Alzheimer's disease (AD)-driven primary mitochondrial dysfunction. Although it is still debated “who drives who” along the course of molecular events leading to clinical AD, mitochondrial primary dysfunction is a well-founded hypothesis on the pathogenic cascade of AD. Mitochondrial dysfunction means that bioenergetic derangement is broad enough to trigger and run through a series of critical pathogenic ingredients of AD. A primary defect on mitochondrial physiology could arise from damaged mtDNA, deficit or failure of respiratory enzymes, alterations of oxygen uptake and handling, erroneous or insufficient tagging for a proper organelle purge, etc.

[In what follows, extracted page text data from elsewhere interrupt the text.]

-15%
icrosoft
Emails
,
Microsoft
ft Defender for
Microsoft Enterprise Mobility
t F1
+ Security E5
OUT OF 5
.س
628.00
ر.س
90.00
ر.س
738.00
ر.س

The onset of an abnormal mitochondrial function irrevocably leads to neuronal death.

Figure 4

Putative Alzheimer's disease (AD) pathogenic integrative mechanism. Inflammation (either peripheral or central), IR, mitochondrial functional impairment, and the excessive production of ROS with the ensued oxidative damage are concatenated and mutually cooperate as pathogenic drivers. It is likely that one of these four ingredients can consistently drive to others so that a hierarchy of events may turn irrelevant. Inflammation breaches the BBB with the downstream consequences, elicits a neurotoxic environment, and triggers glial and astrocyte activation with further cytokine spillover. Oxidative stress may be an inflammation by-product that in turn amplifies inflammation. Concurrently, free radicals may turn on inflammatory pathways. Moreover, proinflammatory cytokines trigger IR by imposing a loss-of-function pattern of phosphorylation in insulin receptor substrate 1. Importantly, obstruction of cerebral insulin physiology translates neuronal cell vulnerability to inflammation, mitochondrial impairment, and oxidative stress and may be an amplifying factor to each of these nosogenic links. Furthermore, the functional collapse of cerebral insulin leads to increase of β amyloid accumulation, neurotoxicity, and ultimately neuronal demise. Impaired mitochondrial function either by an acquired or inherited defect or via β amyloid accumulation may turn sufficient to dismantle cerebral cell homeostasis.